Babel changes the object of evaluation. The model does not merely rank strings. It must produce:

  1. one committed analysis rather than multiple alternatives;
  2. an overt tree with visible category structure;
  3. explicit movement events;
  4. a replay sequence showing derivational growth;
  5. Notes that describe the same analysis visible in the tree and replay.

That requirement makes Babel a different kind of benchmark. It tests explicit syntactic commitment rather than latent preference. The question is no longer only “does the model know the dependency?” but also “what tree does it think licenses the dependency, how many movements does it encode, and can it tell the same story in prose?”

2. Materials and Methods

2.1 Batch design

The experiment used the seeded paired sweep in random20_dual_showcase.cjs. The script samples:

The fixed rerun used seed 1773234618245. The resulting report is random20-v1-report.json.

2.2 Sentence set

The paired cases were:

Framework Language Phenomenon Sentence
X-bar Romanian passive A fost inchisa usa de vant.
X-bar English relative clause The editor that Naomi interviewed laughed.
X-bar German yes-no question Hat Maria den Brief gelesen?
X-bar Portuguese wh-question Que pintura comprou Teresa?
X-bar French embedded clause Marie a dit que Paul partirait.
Minimalism Japanese (romanized) simple transitive Naoki-ga keeki-o tabeta.
Minimalism Romanian wh-question Ce profesor a laudat Andrei?
Minimalism Hindi (romanized) yes-no question Kya Anu ne chai banayi?
Minimalism Hungarian focus inversion Melyik konyvet vette meg Anna?
Minimalism English long-distance wh Which article do you think Clara said Mateo published?

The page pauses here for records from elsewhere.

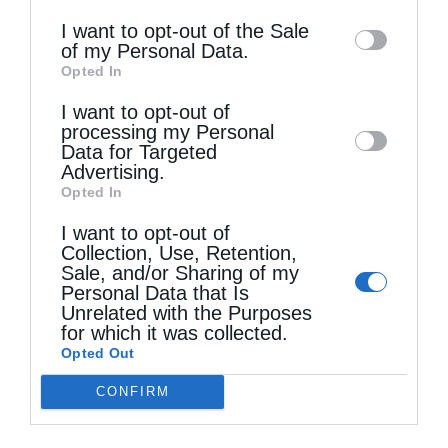
information may also be disclosed by us to
I want to opt-out of the Sale
of my Personal Data.
third parties on the
IAB’s List of
Opted In
0
ΜΟΙΡΑΣΟΥ
Downstream Participants
that may further
I want to opt-out of
disclose it to other third parties.
processing my Personal
Data for Targeted
Advertising.
Προηγούμενο άρθρο
Opted In
Ιερώνυμος: Θα συνδράμουμε στην ανακούφιση των
πληγέντων
I want to opt-out of
Επόμενο άρθρο
Collection, Use, Retention,
Sale, and/or Sharing of my
Στην Πάτρα λείψανο του Αγίου Σεραφείμ του Σάρωφ
Personal Data that Is
Unrelated with the Purposes
for which it was collected.
ΔΕΙΤΕ ΕΠΙΣΗΣ
Opted Out
CONFIRM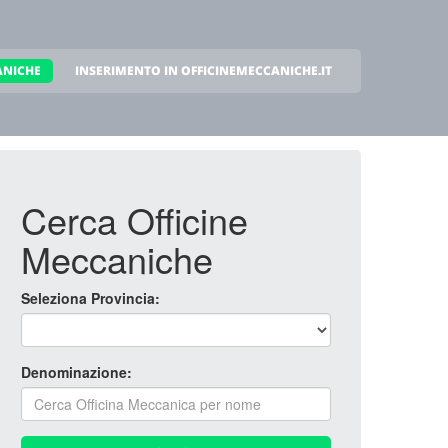
ANICHE
INSERIMENTO IN OFFICINEMECCANICHE.IT
Cerca Officine
Meccaniche
Seleziona Provincia:
Denominazione: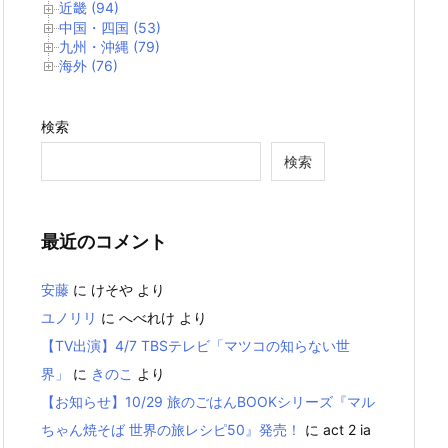
近畿 (94)
中国・四国 (53)
九州・沖縄 (79)
海外 (76)
検索
検索
最近のコメント
安藤
に
けそや
より
ユノリリ
に
へべれけ
より
【TV出演】4/7 TBSテレビ「マツコの知らない世
界」
に
きのこ
より
【お知らせ】10/29 旅のごはんBOOKシリーズ『マル
ちゃん焼そば 世界の旅レシピ50』発売！
に
act 2 ia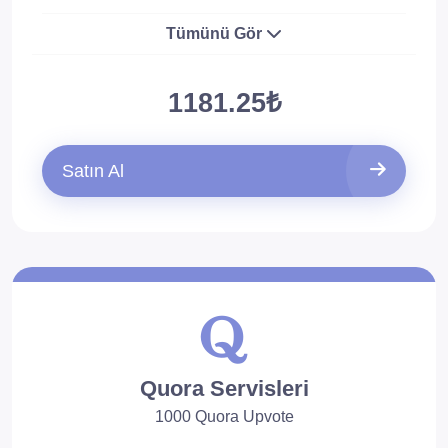
Tümünü Gör
1181.25₺
Satın Al
Quora Servisleri
1000 Quora Upvote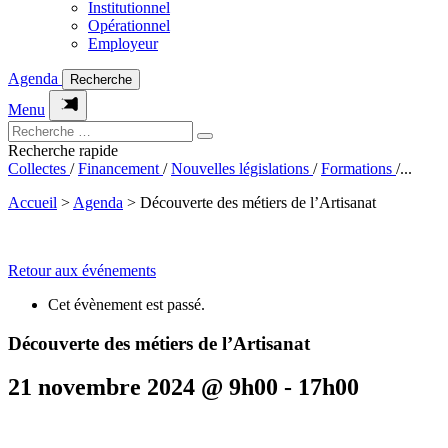
Institutionnel
Opérationnel
Employeur
Agenda
Recherche
Menu
Recherche rapide
Collectes
/
Financement
/
Nouvelles législations
/
Formations
/
...
Accueil
>
Agenda
>
Découverte des métiers de l’Artisanat
Retour aux événements
Cet évènement est passé.
Découverte des métiers de l’Artisanat
21 novembre 2024 @ 9h00
-
17h00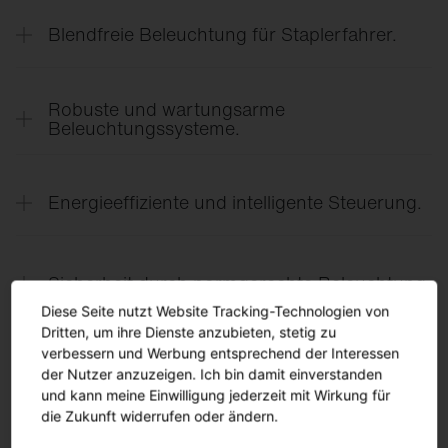
gute Sicht in Gängen, an Regalen und auf
Blendfreie Beleuchtung für Staplerfahrer.
Verkehrswegen – für sichere Orientierung und
effiziente Abläufe.
Entblendete Lichtsysteme verbessern die Sicht
entlang der Fahrwege und verhindern störende
Robuste und wartungsarme
Blendung bei Blickrichtungen entlang langer
Beleuchtungssysteme.
Lagergänge.
Leuchten für Logistikhallen müssen langlebig und
widerstandsfähig gegenüber Staub,
Energieeffiziente und intelligente Steuerung.
Temperaturschwankungen und Dauerbetrieb sein.
Sensorik erkennt Bewegung in einzelnen
Lagergängen und schaltet Licht bedarfsgerecht
Sicherheit durch normgerechte Beleuchtung.
zu – für hohe Energieeinsparungen und optimale
Diese Seite nutzt Website Tracking-Technologien von
Beleuchtung.
Normkonforme Beleuchtungsstärken sowie
Dritten, um ihre Dienste anzubieten, stetig zu
zuverlässige Not- und Sicherheitsbeleuchtung
verbessern und Werbung entsprechend der Interessen
unterstützen sichere Arbeitsabläufe und erfüllen
der Nutzer anzuzeigen. Ich bin damit einverstanden
und kann meine Einwilligung jederzeit mit Wirkung für
gesetzliche Anforderungen.
die Zukunft widerrufen oder ändern.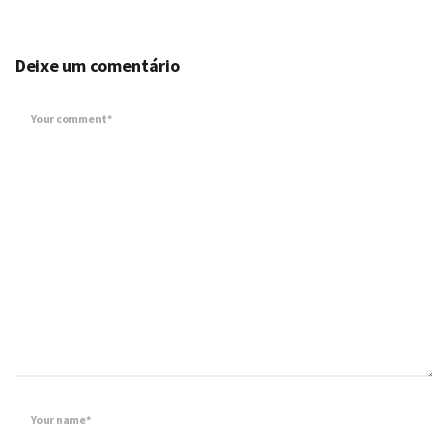
Deixe um comentário
Your comment*
Your name*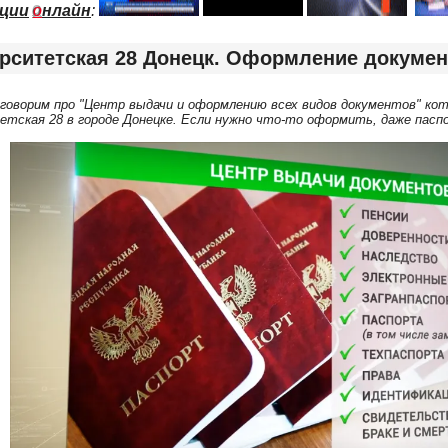
ции
о
нлайн
:
рситетская 28 Донецк. Оформление докумен
оговорим про "Центр выдачи и оформлению всех видов документов" кот
етская 28 в городе Донецке. Если нужно что-то оформить, даже паспо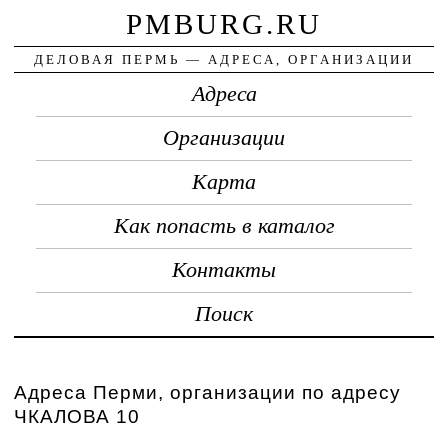
PMBURG.RU
ДЕЛОВАЯ ПЕРМЬ — АДРЕСА, ОРГАНИЗАЦИИ
Адреса
Организации
Карта
Как попасть в каталог
Контакты
Поиск
Адреса Перми, организации по адресу
ЧКАЛОВА 10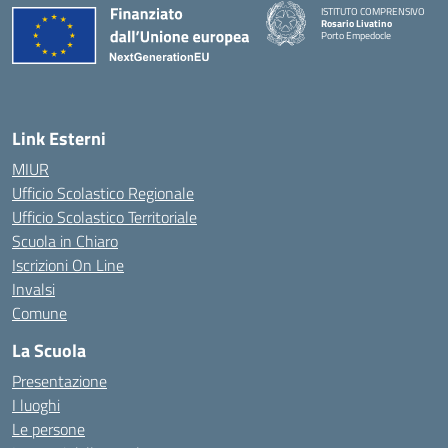
ISTITUTO COMPRENSIVO
Rosario Livatino
Porto Empedocle
Link Esterni
MIUR
Ufficio Scolastico Regionale
Ufficio Scolastico Territoriale
Scuola in Chiaro
Iscrizioni On Line
Invalsi
Comune
La Scuola
Presentazione
I luoghi
Le persone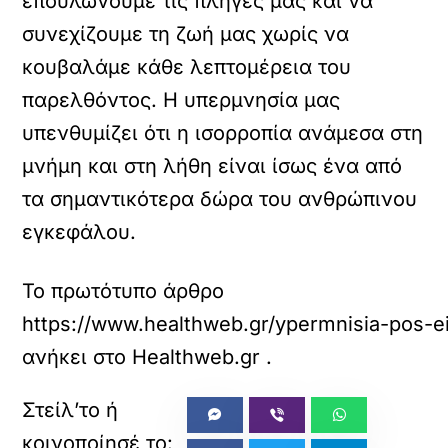
επουλώνουμε τις πληγές μας και να
συνεχίζουμε τη ζωή μας χωρίς να
κουβαλάμε κάθε λεπτομέρεια του
παρελθόντος. Η υπερμνησία μας
υπενθυμίζει ότι η ισορροπία ανάμεσα στη
μνήμη και στη λήθη είναι ίσως ένα από
τα σημαντικότερα δώρα του ανθρώπινου
εγκεφάλου.
Το πρωτότυπο άρθρο
https://www.healthweb.gr/ypermnisia-pos-e
ανήκει στο
Healthweb.gr
.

The design is not exhaustive. It is intentionally mixed: some cases are clause-typing or inversion problems, some are head-movement problems, some are long-distance dependency problems, and some are control cases where the interesting outcome is restraint rather than movement.

2.3 Data collected

For each run, the script stores:

In this paper I use three classes of evidence:

  1. quantitative metadata from the report;
  2. direct reading of the returned analysis JSON;
  3. qualitative analysis of the captured screenshots.

2.4 Comparison strategy

The goal was not to decide which route produced the one true syntactic theory. Instead, the comparison asks:

This makes the benchmark closer to an interpretability study of syntactic reasoning than to a conventional accuracy leaderboard.

3. Results

3.1 Batch-level outcome

The seeded rerun produced the full paired set: 10 analyses for Gemini 3.1 Pro and 10 for Gemini 3.1 Flash Lite.

3.2 Route-level summary

Table 1. Overall route comparison

Route Cases Avg. elapsed time Avg. derivation steps Avg. movement events Cases with movement Avg. Notes length
Gemini 3.1 Pro 10 97.5 s 28.7 2.6 8 82.3 words
Gemini 3.1 Flash Lite 10 10.1 s 18.8 0.7 6 62.9 words

Three things stand out immediately.

First, Pro is dramatically slower. On this batch, it took about ten times as long on average. Second, the extra time is not wasted on verbosity alone; it shows up as longer derivations and more overt movement commitments. Third, the Notes gap is real but not enormous. The main difference between the routes is not just essay length. It is derivational density.

3.3 Framework split

Table 2. Route-by-framework comparison

Route + framework Avg. steps Avg. movement events Cases with movement Avg. Notes length Avg. elapsed time
Pro X-bar 29.4 1.6 3/5 70.8 words 79.1 s
Pro Minimalism 28.0 3.6 5/5 93.8 words 116.0 s
Flash Lite X-bar 22.4 0.8 3/5 71.2 words 10.3 s
Flash Lite Minimalism 15.2 0.6 3/5 54.6 words 9.9 s

The strongest route difference appears in Minimalism. Pro does not merely return a tree with different labels; it tends to expose much more of the derivation. Flash Lite, by contrast, compresses Minimalist outputs aggressively. That makes Pro the more revealing syntax model on this batch, especially when the sentence invites cartography, successive cyclicity, or multiple head movements.

3.4 Pairwise divergence

Across the 10 paired sentence types:

This is the central empirical point of the batch. The routes are not just two verbosity settings on the same analysis engine. They often choose different explicit derivations of the same sentence.

4. Screenshot-Based Case Studies

This section treats the screenshots as primary evidence. The goal is not aesthetic commentary. It is to read the visible syntactic commitments as one would read figures in a linguistics paper.

4.1 Hungarian focus inversion

Figure 1. Hungarian Minimalist growth comparison

Pro Flash Lite
Pro Hungarian growth Flash Lite Hungarian growth

This is the most revealing pair in the batch. In the Pro figure, the tree visibly commits to a cartographic left periphery:

That is a real syntactic analysis, not decorative complexity. It is recognizably in the É. Kiss tradition: verb movement into focus, stranded preverb, and an overt distinction between the landing head and the lower verbal region.

Flash Lite tells a much smaller story. Its growth figure flattens the configuration into CP/TP, retains the fronted wh-DP, and keeps vette in T, with no overt FocP, no stranded-particle architecture, and no cartographic middle field. The sentence is still interpreted, but the analysis is less theoretically ambitious.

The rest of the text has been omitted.